Farmingdale State College[3] SUNY, is an American institution of higher education located on Long Island in East Farmingdale, New York.[4] Formerly known as the State University of New York at Farmingdale or SUNY Farmingdale, it is a college of the State University of New York. The college was chartered in 1912 as a school of applied agriculture under the name of New York State School Of Agriculture on Long Island

FSC currently offers bachelor's degrees in health sciences, communications, economics, business, criminal justice, and computer systems along with engineering technology degrees such as aeronautical science, telecommunications, architecture/construction, manufacturing, and electrical engineering.
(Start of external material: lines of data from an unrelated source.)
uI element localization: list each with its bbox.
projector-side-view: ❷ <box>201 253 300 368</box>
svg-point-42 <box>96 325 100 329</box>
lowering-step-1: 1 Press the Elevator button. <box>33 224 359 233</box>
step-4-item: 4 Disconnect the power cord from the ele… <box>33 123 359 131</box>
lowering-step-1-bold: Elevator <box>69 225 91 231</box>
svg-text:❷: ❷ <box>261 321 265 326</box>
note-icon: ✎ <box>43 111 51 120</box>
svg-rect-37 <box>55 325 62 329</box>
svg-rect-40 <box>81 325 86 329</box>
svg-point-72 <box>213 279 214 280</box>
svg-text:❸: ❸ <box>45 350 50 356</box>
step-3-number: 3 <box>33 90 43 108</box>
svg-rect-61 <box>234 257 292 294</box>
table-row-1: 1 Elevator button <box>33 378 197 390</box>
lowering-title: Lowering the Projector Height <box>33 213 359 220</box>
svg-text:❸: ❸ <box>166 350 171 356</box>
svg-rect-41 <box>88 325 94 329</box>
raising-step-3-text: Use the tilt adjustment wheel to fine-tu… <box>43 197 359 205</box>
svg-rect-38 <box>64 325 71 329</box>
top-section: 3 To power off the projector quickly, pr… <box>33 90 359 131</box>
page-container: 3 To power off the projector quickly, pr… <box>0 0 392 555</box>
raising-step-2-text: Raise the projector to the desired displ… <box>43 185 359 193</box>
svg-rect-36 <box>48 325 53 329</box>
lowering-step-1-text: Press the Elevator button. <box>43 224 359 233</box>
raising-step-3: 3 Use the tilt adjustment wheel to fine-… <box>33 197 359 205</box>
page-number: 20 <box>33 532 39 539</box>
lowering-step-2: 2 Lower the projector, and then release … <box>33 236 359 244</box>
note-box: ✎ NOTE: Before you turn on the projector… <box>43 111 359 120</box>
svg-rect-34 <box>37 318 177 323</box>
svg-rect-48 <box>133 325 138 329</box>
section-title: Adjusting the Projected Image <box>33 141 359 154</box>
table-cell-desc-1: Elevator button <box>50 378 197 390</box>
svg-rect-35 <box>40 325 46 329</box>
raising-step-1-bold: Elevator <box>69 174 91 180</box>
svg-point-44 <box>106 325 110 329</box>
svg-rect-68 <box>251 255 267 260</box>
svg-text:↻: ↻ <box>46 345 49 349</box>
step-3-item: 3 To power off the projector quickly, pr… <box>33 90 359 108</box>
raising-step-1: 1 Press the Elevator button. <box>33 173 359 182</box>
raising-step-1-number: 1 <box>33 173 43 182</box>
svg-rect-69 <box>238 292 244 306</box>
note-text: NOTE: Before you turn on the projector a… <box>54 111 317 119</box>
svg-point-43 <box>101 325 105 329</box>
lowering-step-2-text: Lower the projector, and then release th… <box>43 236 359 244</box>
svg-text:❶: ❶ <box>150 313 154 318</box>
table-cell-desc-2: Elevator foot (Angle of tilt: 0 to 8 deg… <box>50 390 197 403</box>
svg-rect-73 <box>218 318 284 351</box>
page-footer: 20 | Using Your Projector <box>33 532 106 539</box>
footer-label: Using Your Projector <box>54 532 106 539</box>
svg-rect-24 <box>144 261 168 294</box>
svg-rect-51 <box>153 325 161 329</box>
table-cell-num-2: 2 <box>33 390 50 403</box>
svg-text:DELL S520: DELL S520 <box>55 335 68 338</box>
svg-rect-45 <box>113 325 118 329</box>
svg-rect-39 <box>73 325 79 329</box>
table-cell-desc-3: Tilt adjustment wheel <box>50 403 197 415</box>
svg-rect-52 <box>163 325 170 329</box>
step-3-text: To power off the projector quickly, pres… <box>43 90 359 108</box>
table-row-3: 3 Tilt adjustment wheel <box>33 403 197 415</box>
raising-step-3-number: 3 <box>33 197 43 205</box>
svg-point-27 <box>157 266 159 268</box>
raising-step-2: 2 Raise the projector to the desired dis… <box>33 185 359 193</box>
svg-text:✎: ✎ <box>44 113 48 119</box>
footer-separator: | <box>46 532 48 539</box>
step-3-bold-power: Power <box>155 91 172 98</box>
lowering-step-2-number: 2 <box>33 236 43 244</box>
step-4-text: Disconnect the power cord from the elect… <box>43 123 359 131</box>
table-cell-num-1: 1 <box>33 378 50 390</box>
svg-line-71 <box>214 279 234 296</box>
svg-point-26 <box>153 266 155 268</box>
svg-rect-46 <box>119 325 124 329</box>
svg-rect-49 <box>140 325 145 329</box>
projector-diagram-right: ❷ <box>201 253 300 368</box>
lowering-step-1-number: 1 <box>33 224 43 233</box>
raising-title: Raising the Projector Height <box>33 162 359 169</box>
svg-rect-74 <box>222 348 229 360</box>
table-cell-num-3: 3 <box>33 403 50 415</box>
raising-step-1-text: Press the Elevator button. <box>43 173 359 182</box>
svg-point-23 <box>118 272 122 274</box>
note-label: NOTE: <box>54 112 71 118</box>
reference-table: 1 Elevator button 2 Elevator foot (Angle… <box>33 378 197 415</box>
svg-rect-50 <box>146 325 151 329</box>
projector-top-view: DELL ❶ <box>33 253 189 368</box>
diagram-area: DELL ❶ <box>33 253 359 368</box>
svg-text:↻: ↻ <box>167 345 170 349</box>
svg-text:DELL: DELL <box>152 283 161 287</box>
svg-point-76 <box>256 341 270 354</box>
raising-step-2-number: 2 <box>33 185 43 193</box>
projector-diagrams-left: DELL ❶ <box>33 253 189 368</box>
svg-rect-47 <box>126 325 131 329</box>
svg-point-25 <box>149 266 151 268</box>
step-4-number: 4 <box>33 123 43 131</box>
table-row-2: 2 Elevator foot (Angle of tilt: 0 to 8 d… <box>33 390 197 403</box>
Farmingdale also offer associate degrees in liberal arts and sciences, landscape development, and medical laboratory technology.

History[edit]

Founded in April 1912, Farmingdale State College, SUNY is the oldest public institution of higher education on Long Island.[5] The founding of the College was originally proposed by State Assemblyman John Lupton of Mattituck in 1909. Lupton Hall, which houses the departments of Chemistry and Physics as well the School of Engineering Technology, now bears his name.

Two of the oldest buildings on campus are Hicks Hall and Cutler Hall, which were constructed in 1914 and were originally called the Horticulture and Agronomy Buildings, respectively. The buildings house four oil on canvas murals, painted in 1936 by local artists Frederick Marshall and C. E. Lessing as a part of the Works Progress Administration. The murals depict agricultural scenes, including wheat-threshing, rice harvesting, and cotton picking.[6]
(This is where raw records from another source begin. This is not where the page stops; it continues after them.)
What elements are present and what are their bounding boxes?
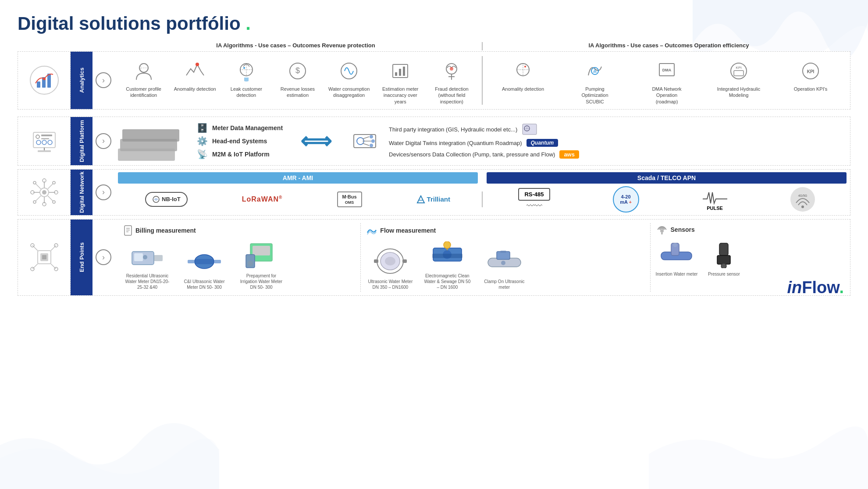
analytics-item-fraud: Fraud detection (without field inspectio… [430, 58, 473, 105]
endpoints-arrow[interactable]: › [92, 220, 114, 295]
ep-clamp-on-meter: Clamp On Ultrasonic meter [480, 246, 528, 290]
wave-bottom-left-decoration [0, 401, 219, 489]
svg-line-51 [363, 143, 369, 145]
endpoints-row-icon [18, 220, 71, 295]
inflow-logo: inFlow. [787, 278, 844, 297]
svg-line-71 [48, 184, 53, 189]
network-row-icon [18, 170, 71, 215]
analytics-item-anomality: Anomality detection [173, 58, 217, 92]
analytics-icon [29, 65, 60, 96]
svg-rect-103 [214, 260, 221, 263]
svg-point-21 [450, 67, 453, 71]
page-title: Digital solutions portfólio . [18, 13, 850, 34]
billing-section: Billing measurement Residential Ultrason… [118, 223, 361, 292]
svg-rect-18 [399, 69, 401, 76]
network-label: Digital Network [71, 170, 92, 215]
svg-text:$: $ [295, 66, 300, 75]
ep-electromagnetic-meter: Electromagnetic Clean Water & Sewage DN … [423, 241, 471, 290]
svg-rect-97 [134, 253, 143, 261]
svg-point-79 [801, 206, 804, 208]
svg-point-126 [673, 243, 677, 247]
svg-rect-40 [41, 135, 52, 136]
svg-point-122 [660, 229, 664, 233]
network-row: Digital Network › AMR - AMI Scada / TELC… [18, 169, 850, 216]
svg-line-84 [32, 245, 38, 251]
ep-ultrasonic-flow-meter: Ultrasonic Water Meter DN 350 – DN1600 [366, 246, 414, 290]
svg-point-60 [42, 190, 46, 195]
analytics-item-estimation: Estimation meter inaccuracy over years [378, 58, 422, 105]
pulse-badge: PULSE [702, 188, 728, 211]
svg-rect-35 [734, 71, 743, 76]
svg-rect-128 [717, 255, 730, 264]
platform-arrow[interactable]: › [92, 117, 114, 165]
analytics-content: Customer profile identification Anomalit… [114, 52, 850, 109]
ep-prepayment-meter: Prepayment for Irrigation Water Meter DN… [237, 241, 285, 290]
mbus-logo: M·BusOMS [337, 191, 362, 207]
scada-label: Scada / TELCO APN [487, 172, 847, 184]
endpoints-content: Billing measurement Residential Ultrason… [114, 220, 850, 295]
flow-section: Flow measurement Ultrasonic Water Meter … [361, 223, 650, 292]
svg-point-121 [501, 261, 505, 265]
svg-point-45 [42, 140, 46, 145]
trilliant-logo: Trilliant [416, 195, 450, 204]
analytics-item-kpi: KPI Operation KPI's [789, 58, 832, 92]
svg-text:KPI: KPI [807, 69, 815, 74]
analytics-item-pumping: Pumping Optimization SCUBIC [573, 58, 617, 105]
analytics-item-anomality-right: Anomality detection [501, 58, 545, 92]
analytics-item-dma: DMA DMA Network Operation (roadmap) [645, 58, 689, 105]
svg-rect-105 [253, 246, 270, 255]
svg-point-12 [243, 67, 245, 69]
svg-point-110 [385, 257, 395, 266]
network-content: AMR - AMI Scada / TELCO APN NB-IoT LoRaW… [114, 170, 850, 215]
svg-rect-127 [719, 243, 728, 255]
svg-rect-120 [500, 251, 506, 253]
svg-line-86 [32, 264, 38, 269]
svg-rect-1 [37, 82, 40, 88]
platform-row: Digital Platform › 🗄️ Meter Data Managem… [18, 117, 850, 166]
svg-point-107 [248, 261, 253, 266]
platform-icon [29, 126, 60, 156]
svg-point-46 [48, 140, 52, 145]
wireless-badge: 4G/5G [790, 187, 815, 212]
svg-text:4G/5G: 4G/5G [798, 194, 808, 197]
svg-rect-102 [188, 260, 195, 263]
analytics-item-customer-profile: Customer profile identification [122, 58, 166, 99]
analytics-label: Analytics [71, 52, 92, 109]
endpoints-row: End Points › Billing measurement Residen… [18, 219, 850, 296]
analytics-item-leak: Leak customer detection [224, 58, 268, 99]
svg-point-44 [36, 140, 41, 145]
svg-rect-17 [395, 72, 397, 76]
svg-line-75 [48, 196, 53, 201]
svg-rect-19 [403, 67, 405, 76]
svg-line-69 [36, 184, 41, 189]
platform-layer-mdm: 🗄️ Meter Data Management [197, 123, 283, 133]
analytics-item-consumption: Water consumption disaggregation [327, 58, 371, 99]
svg-point-4 [43, 78, 46, 80]
svg-rect-3 [47, 74, 51, 88]
analytics-arrow[interactable]: › [92, 52, 114, 109]
platform-right-gis: Third party integration (GIS, Hydraulic … [389, 123, 579, 135]
svg-point-76 [53, 201, 55, 203]
analytics-row-icon [18, 52, 71, 109]
svg-point-129 [721, 263, 726, 268]
svg-point-54 [370, 144, 373, 147]
svg-point-98 [143, 255, 147, 259]
svg-point-115 [444, 241, 451, 248]
ep-insertion-meter: Insertion Water meter [656, 239, 698, 277]
ep-residential-meter: Residential Ultrasonic Water Meter DN15-… [123, 241, 171, 290]
rs485-badge: RS-485 〰〰 [518, 188, 550, 211]
wave-bottom-right-decoration [649, 410, 868, 489]
platform-right-aws: Devices/sensors Data Collection (Pump, t… [389, 150, 579, 159]
svg-point-74 [33, 201, 36, 203]
platform-row-icon [18, 117, 71, 165]
svg-point-53 [371, 139, 375, 143]
svg-rect-101 [195, 259, 214, 264]
svg-point-39 [36, 135, 39, 138]
svg-point-8 [196, 63, 199, 66]
svg-line-73 [36, 196, 41, 201]
sensors-section: Sensors Insertion Water meter Pressure s… [651, 223, 847, 279]
endpoints-label: End Points [71, 220, 92, 295]
svg-point-27 [524, 66, 526, 67]
network-arrow[interactable]: › [92, 170, 114, 215]
svg-rect-83 [42, 255, 46, 259]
Ward Hall, also constructed in 1914, was the original dormitory and now houses College offices, including Alumni Relations and Business Outreach. When the College first admitted students in March 1916, Ward Hall was not yet completed. Students slept instead in temporary quarters on the upper level of Conklin Hall, which was then the physical plant.[5]
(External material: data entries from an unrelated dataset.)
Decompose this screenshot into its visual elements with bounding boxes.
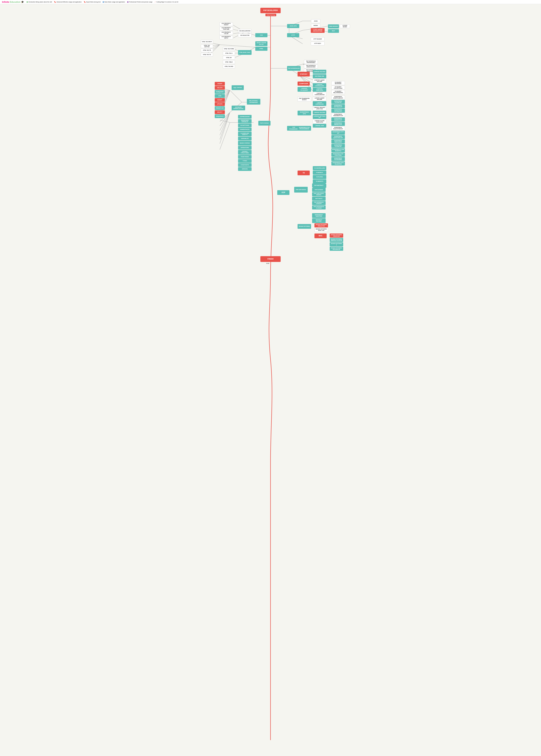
join-node[interactable]: JOIN bbox=[215, 94, 225, 98]
select-node[interactable]: SELECT bbox=[215, 110, 225, 114]
wordpress-debugging-node[interactable]: WORDPRESS DEBUGGING bbox=[331, 139, 345, 143]
wordpress-quicktags-api-node[interactable]: WORDPRESS QUICKTAGS API bbox=[331, 135, 345, 139]
yii-models-node[interactable]: YII MODELS bbox=[313, 171, 326, 175]
php-traits-node[interactable]: PHP TRAITS bbox=[312, 197, 325, 201]
abstract-factory-node[interactable]: ABSTRACT FACTORY bbox=[312, 218, 325, 223]
laravel-request-lifecycle-node[interactable]: LARAVEL REQUEST LIFECYCLE bbox=[313, 106, 326, 110]
design-patterns-decorator-node[interactable]: DESIGN PATTERNS DECORATOR bbox=[330, 247, 343, 251]
wordpress-widgets-api-node[interactable]: WORDPRESS WIDGETS API bbox=[331, 122, 345, 126]
css-node[interactable]: CSS bbox=[255, 33, 268, 37]
yii-node[interactable]: YII bbox=[297, 171, 310, 175]
wordpress-shortcode-api-node[interactable]: WORDPRESS SHORTCODE API bbox=[331, 95, 345, 99]
namespaces-node[interactable]: NAMESPACES bbox=[238, 128, 252, 131]
delete-node[interactable]: DELETE bbox=[215, 86, 225, 90]
json-apis-node[interactable]: JSON APIS bbox=[287, 24, 299, 28]
laravel-routing-node[interactable]: LARAVEL ROUTING bbox=[313, 111, 326, 114]
classes-and-objects-node[interactable]: CLASSES AND OBJECTS bbox=[238, 132, 252, 136]
yii-filters-node[interactable]: YII FILTERS bbox=[313, 175, 326, 179]
symfony-controllers-node[interactable]: SYMFONY CONTROLLERS bbox=[313, 83, 326, 87]
wordpress-taxonomies-node[interactable]: WORDPRESS TAXONOMIES bbox=[331, 157, 345, 161]
exceptions-node[interactable]: EXCEPTIONS bbox=[238, 124, 252, 127]
oop-node[interactable]: OOP bbox=[277, 190, 289, 195]
eloquent-collections-node[interactable]: ELOQUENT COLLECTIONS bbox=[331, 86, 345, 90]
php-interface-concept-node[interactable]: PHP INTERFACE CONCEPT bbox=[312, 201, 325, 205]
php-abstract-node[interactable]: PHP ABSTRACT bbox=[312, 183, 325, 187]
dependency-injection-node[interactable]: DEPENDENCY INJECTION bbox=[312, 213, 325, 218]
html-table-node[interactable]: HTML TABLE bbox=[223, 60, 235, 64]
database-normalization-node[interactable]: DATABASE NORMALIZATION bbox=[232, 106, 245, 110]
wordpress-plugin-api-node[interactable]: WORDPRESS PLUGIN API bbox=[331, 100, 345, 104]
html-tag-tr-node[interactable]: HTML TAG TR bbox=[201, 48, 213, 52]
css-property-font-node[interactable]: CSS PROPERTY FONT-SIZE bbox=[220, 27, 233, 30]
css-property-color-node[interactable]: CSS PROPERTY COLOR bbox=[220, 31, 233, 35]
wordpress-settings-api-node[interactable]: WORDPRESS SETTINGS API bbox=[331, 104, 345, 108]
cookie-based-node[interactable]: COOKIE BASED bbox=[340, 24, 350, 28]
variables-node[interactable]: VARIABLES bbox=[238, 137, 252, 140]
functions-node[interactable]: FUNCTIONS bbox=[238, 155, 252, 159]
wordpress-transients-api-node[interactable]: WORDPRESS TRANSIENTS API bbox=[331, 113, 345, 117]
insert-node[interactable]: INSERT bbox=[215, 98, 225, 102]
laravel-query-builder-node[interactable]: LARAVEL QUERY BUILDER bbox=[313, 97, 326, 101]
php-oop-basics-node[interactable]: PHP OOP BASICS bbox=[294, 187, 308, 193]
html-div-node[interactable]: HTML DIV bbox=[223, 56, 235, 60]
wordpress-flush-rewrites-node[interactable]: WORDPRESS FLUSH REWRITES bbox=[331, 148, 345, 152]
http-node[interactable]: HTTP bbox=[287, 33, 299, 37]
html-tag-form-node[interactable]: HTML TAG FORM bbox=[223, 47, 235, 51]
relational-databases-node[interactable]: RELATIONAL DATABASES bbox=[247, 99, 261, 105]
update-node[interactable]: UPDATE bbox=[215, 102, 225, 106]
yii-widgets-node[interactable]: YII WIDGETS bbox=[313, 179, 326, 183]
symfony-routing-node[interactable]: SYMFONY ROUTING bbox=[313, 70, 326, 74]
design-patterns-singleton-node[interactable]: DESIGN PATTERNS SINGLETON bbox=[314, 223, 328, 227]
laravel-controller-node[interactable]: LARAVEL CONTROLLER bbox=[313, 101, 326, 106]
client-server-node[interactable]: CLIENT SERVER ARCHITECTURE bbox=[311, 28, 324, 33]
laravel-settings-api-node[interactable]: LARAVEL SETTINGS API bbox=[313, 115, 326, 119]
php-interface-arrayaccess-node[interactable]: PHP INTERFACE ARRAYACCESS bbox=[304, 64, 318, 68]
css-property-width-node[interactable]: CSS PROPERTY WIDTH bbox=[220, 36, 233, 39]
wordpress-rewrite-api-node[interactable]: WORDPRESS REWRITE API bbox=[331, 117, 345, 121]
symfony-node[interactable]: SYMFONY bbox=[297, 72, 310, 76]
design-patterns-service-locator-node[interactable]: DESIGN PATTERNS SERVICE LOCATOR bbox=[330, 238, 343, 242]
html-tag-button-node[interactable]: HTML TAG BUTTON bbox=[201, 44, 213, 48]
types-node[interactable]: TYPES bbox=[238, 159, 252, 163]
php-interfaces-node[interactable]: PHP INTERFACES bbox=[287, 66, 300, 71]
css-selector-node[interactable]: CSS SELECTOR bbox=[238, 34, 252, 37]
laravel-view-node[interactable]: LARAVEL VIEW bbox=[313, 124, 326, 128]
sequence-node[interactable]: SEQUENCE bbox=[215, 114, 225, 118]
css-property-height-node[interactable]: CSS PROPERTY HEIGHT bbox=[220, 22, 233, 26]
http-body-node[interactable]: HTTP BODY bbox=[311, 42, 324, 45]
wordpress-php-functions-node[interactable]: WORDPRESS PHP FUNCTIONS bbox=[331, 153, 345, 157]
json-node[interactable]: JSON bbox=[311, 19, 320, 23]
php-interface-traversable-node[interactable]: PHP INTERFACE TRAVERSABLE bbox=[304, 60, 318, 64]
operators-node[interactable]: OPERATORS bbox=[238, 146, 252, 150]
php-late-static-binding-node[interactable]: PHP LATE STATIC BINDING bbox=[312, 192, 325, 196]
yii-controllers-node[interactable]: YII CONTROLLERS bbox=[313, 166, 326, 170]
rest-node[interactable]: REST bbox=[328, 29, 339, 33]
finish-node[interactable]: FINISH bbox=[261, 256, 280, 262]
subquery-node[interactable]: SUBQUERY bbox=[215, 90, 225, 94]
sql-syntax-node[interactable]: SQL SYNTAX bbox=[232, 85, 244, 90]
errors-node[interactable]: ERRORS bbox=[238, 167, 252, 171]
wordpress-options-api-node[interactable]: WORDPRESS OPTIONS API bbox=[331, 109, 345, 113]
nginx-node[interactable]: NGINX bbox=[311, 24, 320, 27]
php-extends-node[interactable]: PHP EXTENDS bbox=[312, 188, 325, 192]
start-learning-button[interactable]: Start learning bbox=[266, 14, 276, 16]
wordpress-for-programmers-node[interactable]: WORDPRESS FOR PROGRAMMERS bbox=[297, 126, 311, 131]
wordpress-plugin-api2-node[interactable]: WORDPRESS PLUGIN API bbox=[331, 144, 345, 148]
basic-usage-git-node[interactable]: BASIC USAGE OF GIT bbox=[255, 41, 268, 46]
composer-node[interactable]: COMPOSER bbox=[297, 82, 310, 86]
eloquent-relationships-node[interactable]: ELOQUENT RELATIONSHIPS bbox=[331, 90, 345, 94]
html-tag-input-node[interactable]: HTML TAG INPUT bbox=[201, 40, 213, 44]
symfony-configuration-node[interactable]: SYMFONY CONFIGURATION bbox=[313, 92, 326, 96]
symfony-query-builder-node[interactable]: SYMFONY QUERY BUILDER bbox=[313, 79, 326, 83]
css-declaration-node[interactable]: CSS DECLARATION bbox=[238, 29, 252, 33]
laravel-blade-templates-node[interactable]: LARAVEL BLADE TEMPLATES bbox=[313, 119, 326, 124]
html-tag-td-node[interactable]: HTML TAG TD bbox=[201, 53, 213, 57]
design-patterns-observer-node[interactable]: DESIGN PATTERNS OBSERVER bbox=[330, 234, 343, 238]
php-anonymous-classes-node[interactable]: PHP ANONYMOUS CLASSES bbox=[312, 205, 325, 209]
eloquent-mutators-node[interactable]: ELOQUENT MUTATORS bbox=[331, 81, 345, 85]
mvc-node[interactable]: MVC bbox=[314, 234, 326, 238]
control-structures-node[interactable]: CONTROL STRUCTURES bbox=[238, 150, 252, 155]
wordpress-apis-node[interactable]: WORDPRESS APIS bbox=[297, 111, 311, 115]
design-patterns-s-node[interactable]: DESIGN PATTERNS S bbox=[330, 242, 343, 246]
primary-key-node[interactable]: PRIMARY KEY bbox=[215, 106, 225, 110]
Later historical buildings include Knapp Hall, completed in 1937, and Thompson Hall, competed in 1938, which were each built in the Georgian Colonial style.

Theodore Roosevelt Jr. delivered the address at the College’s second commencement exercises on May 26, 1920.[7]

A Memorial Oak was planted on June 4, 1921 to honor American soldiers killed in World War I. The Oak was planted in soil collected from all 48 states as well as from the allied nations from the war. A plaque gifted by the Class of 1927 rests at the base of the oak and reads:

“This Oak, Planted June 4, 1921, Commemorates The Efforts, Sacrifices And Achievements Of All Americans Who Gave Their Lives In The World War.

“Its Roots Rest in Soil From All The Allied Nations, From Every State And Dependency Of Our Country, From The Bloody Angle Of Gettysburg And From The Arc De Triomphe Of France.

“On Fames Eternal Camping-Ground Their Silent Tents Are Spread, And Glory Guards With Solemn Round The Bivouac Of The Dead.”[6]

Official names of the college through the years:[7]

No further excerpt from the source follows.